Some time later, Alice goes with Deadshot, Scandal, and Rag Doll to try to help Catman retrieve his kidnapped, and possibly murdered, infant son. All the four find are a trail of corpses Catman has left behind, the sight of which brings Alice to tears. Alice mistakenly believes that Scandal is after Rag Doll, whom she calls her "boyfriend" (while Rag Doll does not exactly feel the same way, he does care for Alice), despite the fact that Scandal is a lesbian. Alice summons Etrigan's abilities, turning into Estrogan, and fights Scandal. She then turns back to normal and tearfully apologizes. Alice explains that she had attempted to cure her father's asthma using Raven's healing abilities, but unsure of how to properly use them, believes she gave him cancer by mistake.

In May 2010, Alice began co-starring in a back-up feature in Teen Titans alongside Zachary Zatara and Traci Thirteen.
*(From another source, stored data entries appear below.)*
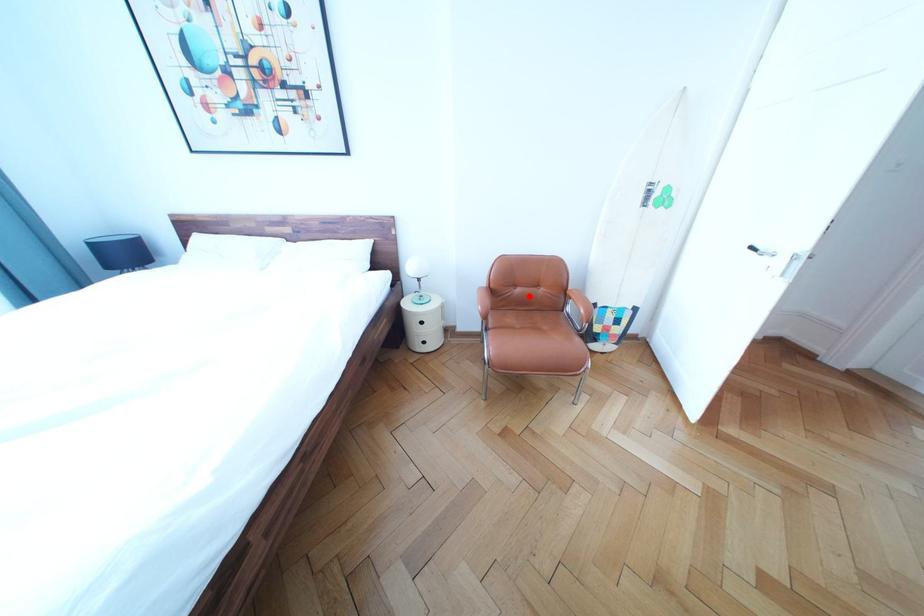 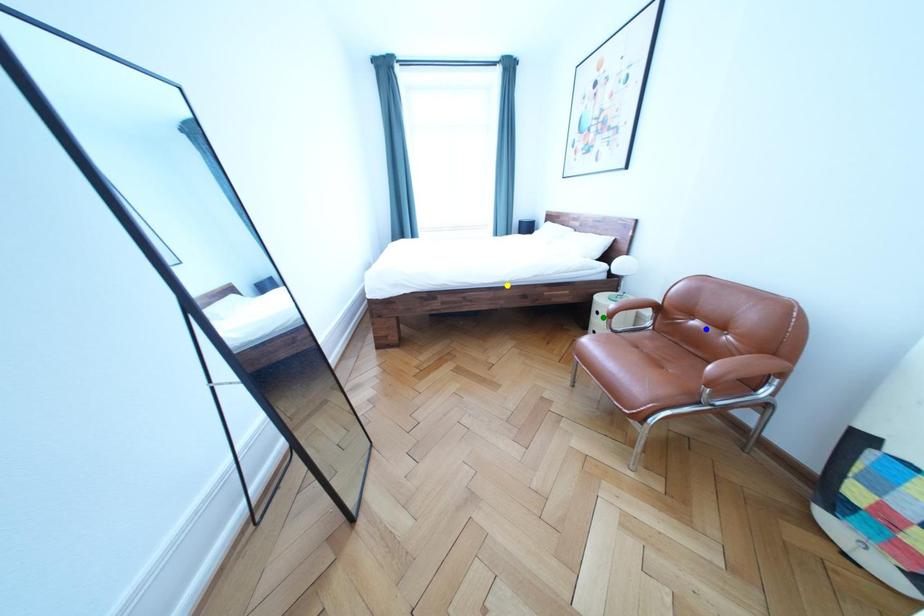 Question: I am providing you with two images of the same scene from different viewpoints. A red point is marked on the first image. You are given multiple points on the second image. Which spot in image 2 lines up with the point in image 1?

Choices:
 (A) yellow point
 (B) blue point
 (C) green point

Answer: (B) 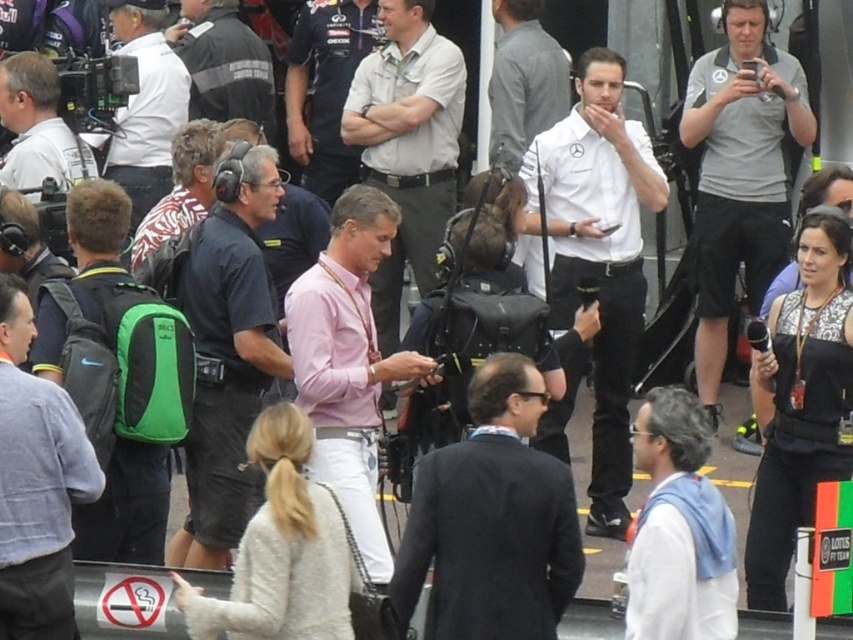 Question: Is gray matte shirt at center wider than white matte jacket at upper left?

Choices:
 (A) no
 (B) yes

Answer: (A)

Question: Which point is farther from the camera taking this photo?

Choices:
 (A) (599, 99)
 (B) (32, 112)

Answer: (B)

Question: Which point is closer to the camera?

Choices:
 (A) (374, 3)
 (B) (42, 138)
 (C) (247, 266)

Answer: (C)

Question: Which object appears closest to the camera in this image?

Choices:
 (A) gray matte shirt at center
 (B) matte black camera at left
 (C) gray shirt at center
 (D) white matte shirt at center

Answer: (D)

Question: Is white matte shirt at center thinner than white matte jacket at upper left?

Choices:
 (A) no
 (B) yes

Answer: (A)

Question: In this image, where is dark gray jacket at center located relative to matte black camera at left?

Choices:
 (A) right
 (B) left

Answer: (A) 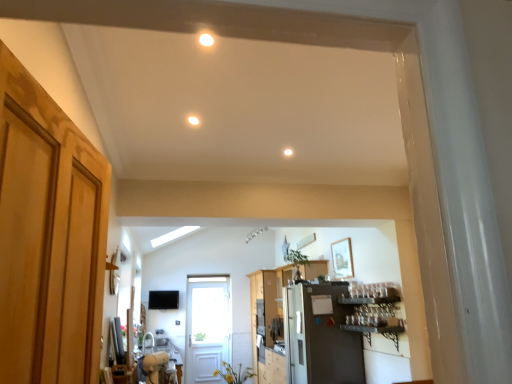 The height and width of the screenshot is (384, 512). In order to click on free space to the right of matte white light fixture at center, arranged as the 2th lighting when viewed from the top in this screenshot , I will do `click(217, 119)`. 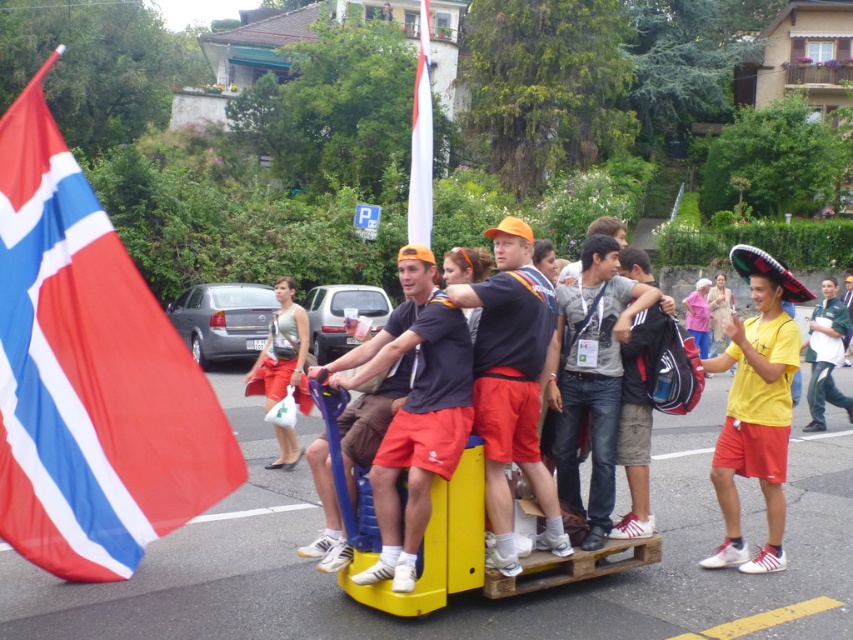 You are standing in the street scene and want to take a photo of the red fabric flag at left. If your camera can focus on objects up to 5 meters away, will you need to move closer to take a clear photo?

The red fabric flag at left is 5.32 meters from the viewer. Since the camera can focus up to 5 meters, you need to move closer to ensure the red fabric flag at left is within the 5 meter range for a clear photo.

You are standing at the point labeled point (x=28, y=557) and want to walk to the point labeled point (x=625, y=269). Which direction should you move in to get closer to your destination?

To move from point (x=28, y=557) to point (x=625, y=269), you should move upwards and to the left since point (x=625, y=269) is further away from the viewer compared to point (x=28, y=557). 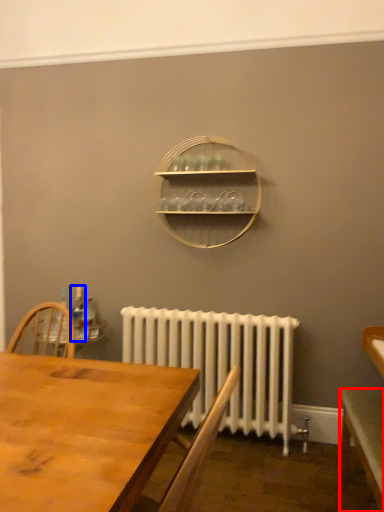 Question: Which point is further to the camera, table (highlighted by a red box) or bottle (highlighted by a blue box)?

Choices:
 (A) table
 (B) bottle

Answer: (B) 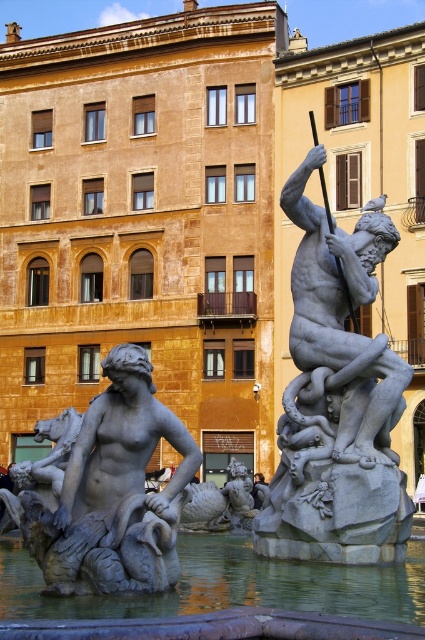 Based on the scene description, can you determine the spatial relationship between the gray stone statue at center and the clear water at center?

The gray stone statue at center is positioned over clear water at center, meaning the statue is above the water.

You are standing at the edge of the fountain and want to pour some coins into the clear water at center. The matte gray statue at center is in your way. Can you walk around it to reach the water?

The matte gray statue at center is 8.28 feet away from clear water at center. Since the statue is only 8.28 feet away from the water, you can easily walk around it to reach the clear water at center. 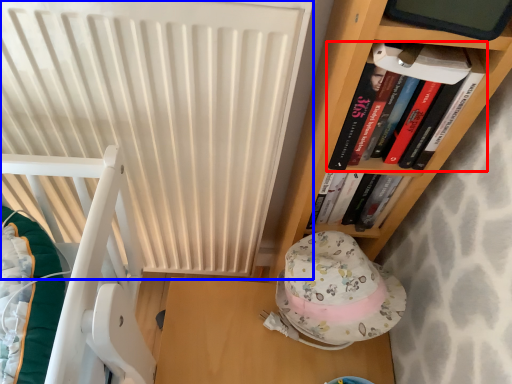 Question: Which point is further to the camera, book (highlighted by a red box) or radiator (highlighted by a blue box)?

Choices:
 (A) book
 (B) radiator

Answer: (A) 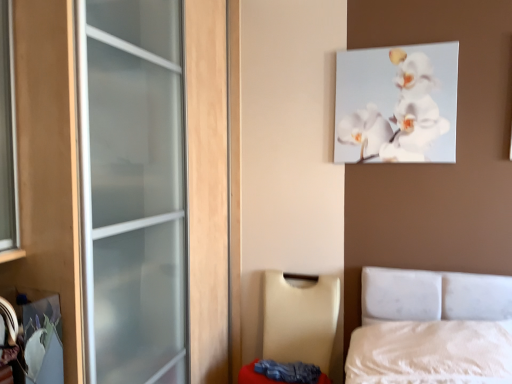 Question: In terms of width, does beige leather chair at lower center look wider or thinner when compared to white fabric mattress at lower right?

Choices:
 (A) thin
 (B) wide

Answer: (B)

Question: Is point (263, 339) closer or farther from the camera than point (240, 380)?

Choices:
 (A) farther
 (B) closer

Answer: (A)

Question: Estimate the real-world distances between objects in this image. Which object is closer to the white glossy orchid at upper center?

Choices:
 (A) white fabric mattress at lower right
 (B) beige leather chair at lower center

Answer: (B)

Question: Considering the real-world distances, which object is closest to the beige leather chair at lower center?

Choices:
 (A) white glossy orchid at upper center
 (B) white fabric mattress at lower right

Answer: (B) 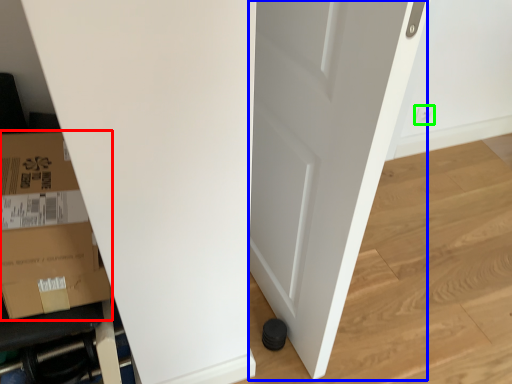 Question: Which object is positioned farthest from cardboard box (highlighted by a red box)? Select from door (highlighted by a blue box) and electric outlet (highlighted by a green box).

Choices:
 (A) door
 (B) electric outlet

Answer: (B)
Alice appears alongside fellow teen heroines Batgirl, Supergirl, Miss Martian, Lightning, Cyclone, Stargirl, Ravager, Misfit, and Terra as part of an all-female group of heroines gathered to battle Professor Ivo's army of robot sirens.

===The New 52===
In The New 52 continuity reboot, Alice's origin is altered; her power now comes from a demon who inhabited her body when she was seemingly killed in a car accident that killed her parents.

==Powers and abilities==
Black Alice possesses the ability to temporarily usurp the magical powers of any being regardless of how powerful they are, leaving her targets powerless in turn. While the maximum range of her ability is unknown, it is potentially limitless. Additionally, her clothes and appearance change to reflect attributes of the person whose powers she took.

== In other media ==
- Lori Zechlin makes a non-speaking cameo appearance in the Teen Titans episode "Things Change".
- Black Alice appears in DC Super Friends #19. This version is a student of Headmaster Mind's supervillain school who possesses the ability to duplicate magical powers instead of stealing them. Following a fight with the Super Friends, Alice defects to them, vowing to return to regular school and become a hero when she grows up.